YA Le DAB offre tout de même une qualité d’écoute supérieure à celle de la FM....

GM En labo, oui. Mais là où la radio est habituellement écoutée, en voiture avec un niveau de bruit ambiant de 60dB, ou dans une cuisine, c'est bien différent. En réalité le DAB n'offre pas d'avantages palpables susceptibles de provoquer une adhésion massive du public, comme ce fut le cas avec le disque compact face au vinyle, ou avec le GSM, venu en complément du téléphone classique. Bien sûr, on peut mettre en avant les avantages objectifs du procédé, mais on ne sait pas en trouver de déclinaison subjective, la part séduisante du rêve la seule qui compte en ce domaine. On nous parle de bits par seconde, de fréquence d'échantillonnage, de compression de données, en oubliant les points essentiels de la radiodiffusion : le programme, le format de la station d'émission. Je suis convaincu que la maîtrise de la technologie n'est pas une condition suffisante pour engendrer, dans ce domaine, un marché grand public. Nous illustrerons très certainement dans les prochains mois cette conviction avec des partenaires de premier plan et l'annonce d'un projet porteur d'un nouveau « format » de station de radio FM à grande échelle, qui mettra en avant des contenus de programmes d'un nouveau style et non la technologique de transport employée.

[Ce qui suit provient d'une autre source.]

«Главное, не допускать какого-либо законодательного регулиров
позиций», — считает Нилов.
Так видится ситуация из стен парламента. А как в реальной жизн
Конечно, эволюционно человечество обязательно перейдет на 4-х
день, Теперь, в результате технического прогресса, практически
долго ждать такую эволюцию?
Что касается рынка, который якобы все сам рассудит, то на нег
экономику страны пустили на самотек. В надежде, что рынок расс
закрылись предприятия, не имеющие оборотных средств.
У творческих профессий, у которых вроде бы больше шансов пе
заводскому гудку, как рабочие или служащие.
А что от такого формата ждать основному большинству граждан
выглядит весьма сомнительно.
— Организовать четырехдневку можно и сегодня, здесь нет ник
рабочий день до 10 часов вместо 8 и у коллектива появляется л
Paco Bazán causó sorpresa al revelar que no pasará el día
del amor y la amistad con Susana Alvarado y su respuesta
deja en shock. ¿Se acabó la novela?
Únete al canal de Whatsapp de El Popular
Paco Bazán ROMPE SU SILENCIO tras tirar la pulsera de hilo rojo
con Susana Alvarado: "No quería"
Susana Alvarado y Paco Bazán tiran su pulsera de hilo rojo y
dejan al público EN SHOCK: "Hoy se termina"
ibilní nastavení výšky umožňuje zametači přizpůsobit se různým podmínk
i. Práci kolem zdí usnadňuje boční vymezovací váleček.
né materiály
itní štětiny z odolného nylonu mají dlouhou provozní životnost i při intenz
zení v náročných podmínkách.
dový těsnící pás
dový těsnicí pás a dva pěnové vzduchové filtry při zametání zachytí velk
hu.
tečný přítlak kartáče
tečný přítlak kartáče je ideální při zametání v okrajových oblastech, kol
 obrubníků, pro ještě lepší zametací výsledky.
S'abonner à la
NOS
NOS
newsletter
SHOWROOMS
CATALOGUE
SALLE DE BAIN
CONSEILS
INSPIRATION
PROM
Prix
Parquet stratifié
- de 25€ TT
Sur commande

YA Mais le DAB pourrait aussi servir de support à des applications nouvelles, comme la diffusion de données ou d'images...

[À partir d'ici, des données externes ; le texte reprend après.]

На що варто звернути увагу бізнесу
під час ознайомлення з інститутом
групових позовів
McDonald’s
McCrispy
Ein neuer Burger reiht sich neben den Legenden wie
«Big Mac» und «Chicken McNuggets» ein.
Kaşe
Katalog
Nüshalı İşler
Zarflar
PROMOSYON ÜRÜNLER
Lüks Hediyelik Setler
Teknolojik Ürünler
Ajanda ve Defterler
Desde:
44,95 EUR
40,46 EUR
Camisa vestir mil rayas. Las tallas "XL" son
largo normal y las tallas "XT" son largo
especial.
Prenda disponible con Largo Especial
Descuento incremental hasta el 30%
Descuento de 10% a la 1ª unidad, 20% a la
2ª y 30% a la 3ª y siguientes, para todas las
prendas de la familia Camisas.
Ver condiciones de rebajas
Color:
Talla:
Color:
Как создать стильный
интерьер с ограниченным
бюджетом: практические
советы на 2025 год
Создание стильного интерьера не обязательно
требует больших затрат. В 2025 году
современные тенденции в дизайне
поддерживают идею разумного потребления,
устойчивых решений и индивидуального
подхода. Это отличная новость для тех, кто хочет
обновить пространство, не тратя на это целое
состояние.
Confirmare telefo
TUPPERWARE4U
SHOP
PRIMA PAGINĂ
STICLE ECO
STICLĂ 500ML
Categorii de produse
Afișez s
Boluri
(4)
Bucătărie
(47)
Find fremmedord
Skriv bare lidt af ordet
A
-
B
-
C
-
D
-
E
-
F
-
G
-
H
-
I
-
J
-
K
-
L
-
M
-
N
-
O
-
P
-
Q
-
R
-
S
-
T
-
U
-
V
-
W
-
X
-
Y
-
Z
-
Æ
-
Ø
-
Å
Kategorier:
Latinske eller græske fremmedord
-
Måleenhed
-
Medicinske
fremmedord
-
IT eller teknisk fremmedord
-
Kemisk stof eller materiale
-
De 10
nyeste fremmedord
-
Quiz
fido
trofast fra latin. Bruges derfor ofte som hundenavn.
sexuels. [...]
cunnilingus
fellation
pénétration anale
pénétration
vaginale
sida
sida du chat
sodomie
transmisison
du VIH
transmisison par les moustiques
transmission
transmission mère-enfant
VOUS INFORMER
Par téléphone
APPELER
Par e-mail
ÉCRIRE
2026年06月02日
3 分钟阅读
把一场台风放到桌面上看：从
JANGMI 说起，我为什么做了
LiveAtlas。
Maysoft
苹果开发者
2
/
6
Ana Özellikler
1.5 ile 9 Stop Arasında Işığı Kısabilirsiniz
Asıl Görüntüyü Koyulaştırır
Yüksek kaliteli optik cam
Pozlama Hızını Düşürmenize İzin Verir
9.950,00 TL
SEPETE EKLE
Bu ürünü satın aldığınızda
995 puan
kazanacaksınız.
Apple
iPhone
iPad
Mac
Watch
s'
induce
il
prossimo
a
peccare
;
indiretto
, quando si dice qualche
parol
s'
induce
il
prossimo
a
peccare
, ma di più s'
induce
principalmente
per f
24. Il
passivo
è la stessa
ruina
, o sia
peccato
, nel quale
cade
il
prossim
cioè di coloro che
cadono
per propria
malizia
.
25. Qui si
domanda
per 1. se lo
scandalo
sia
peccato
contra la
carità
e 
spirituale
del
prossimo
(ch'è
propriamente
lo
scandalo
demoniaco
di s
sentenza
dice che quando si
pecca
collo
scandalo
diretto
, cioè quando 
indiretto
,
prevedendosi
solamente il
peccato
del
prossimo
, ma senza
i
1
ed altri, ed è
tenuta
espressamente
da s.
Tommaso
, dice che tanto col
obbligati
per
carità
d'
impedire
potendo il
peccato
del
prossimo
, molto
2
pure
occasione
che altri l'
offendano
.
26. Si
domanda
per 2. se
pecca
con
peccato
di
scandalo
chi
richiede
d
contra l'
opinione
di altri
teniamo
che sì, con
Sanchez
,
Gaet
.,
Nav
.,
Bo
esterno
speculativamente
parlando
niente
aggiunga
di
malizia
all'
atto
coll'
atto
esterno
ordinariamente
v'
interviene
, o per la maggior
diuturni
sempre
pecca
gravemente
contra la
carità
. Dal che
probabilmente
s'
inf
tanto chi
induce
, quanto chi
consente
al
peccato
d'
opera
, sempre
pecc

GM Ces «explorations» sur d'éventuelles applications nouvelles trahissent bien l'errance dans laquelle se trouve aujourd'hui le DAB terrestre. On a le «tuyau»; il a coûté très cher et on cherche maintenant ce que l'on pourrait bien faire passer dedans: des images, du multimédia! Tout a été monté à l'envers. S'il existait des applications de diffusion de données «juteuses», celles-ci seraient déjà en exploitation ou en test avec le RDS ou avec le système Swift/Darc. Il ne faut pas oublier, en outre, que le DAB est un système de radiodiffusion: il ne dispose pas de voie de retour de données. Ce type de procédé ne résistera pas à la concurrence des systèmes de transmission de données bidirectionnels ou d'images comme ceux offerts par la téléphonie cellulaire ou ceux qui sont en passe de se développer sur Internet. Deuxième point : les avantages, les gains objectifs en qualité sonore et en confort d'écoute que procure le DAB terrestre seront peu à peu rattrapés par les progrès continuels des techniques du traitement numérique du signal appliqués à la FM synchrone ou « isofréquence », au traitement du signal sonore et aux procédés d'émission et de réception FM.

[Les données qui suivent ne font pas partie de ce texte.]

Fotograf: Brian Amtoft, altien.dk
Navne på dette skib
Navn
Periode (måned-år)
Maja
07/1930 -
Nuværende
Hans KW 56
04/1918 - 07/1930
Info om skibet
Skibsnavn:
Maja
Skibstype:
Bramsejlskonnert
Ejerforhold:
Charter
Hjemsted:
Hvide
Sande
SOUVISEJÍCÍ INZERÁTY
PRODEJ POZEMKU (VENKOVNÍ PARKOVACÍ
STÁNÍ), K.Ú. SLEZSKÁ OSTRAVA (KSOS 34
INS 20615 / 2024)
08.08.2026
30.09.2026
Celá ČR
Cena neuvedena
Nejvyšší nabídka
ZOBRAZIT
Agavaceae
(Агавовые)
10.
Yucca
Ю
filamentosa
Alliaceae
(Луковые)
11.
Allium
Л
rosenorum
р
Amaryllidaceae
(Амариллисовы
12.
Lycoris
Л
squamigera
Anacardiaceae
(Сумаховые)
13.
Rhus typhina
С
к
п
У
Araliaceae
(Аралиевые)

YA Le DAB n'aurait-il donc aucun avenir ?

GM Je ne veux parier ni sur l 'échec ni sur le succès du DAB. Quoi qu'il arrive, son utilisation en double emploi avec la FM le disqualifie. Mais il y a encore d'autres raisons qui militent contre lui. Qui paiera en effet les réseaux d'émissions terrestres qu'il va réclamer lorsqu'on sait qu'ils devront être cinq fois plus denses que ceux de la FM (une portée de l'ordre de 10 Km contre 50 pour la FM) ? Qui prendra le risque d'un succès national si ce ne sont les opérateurs institutionnels tels TDF ou Radio France, avec à la clé l'éventualité d'un échec à l'échelle internationale comme cela s'est déjà produit avec le D2 MAC ? A cela s'ajoute la réticence des Américains vis-à-vis de ce système européen. L'imposer sans eux présente des risques d'échecs cuisants et d'investissements à fonds perdus. Enfin, j'ai la conviction qu'avant même que le DAB terrestre ne se développe, le DAB par satellite, avec des applications d'une autre ampleur et des programmes d'un genre nouveau, s'imposera naturellement et tuera du même coup son homologue terrestre dans l'oeuf.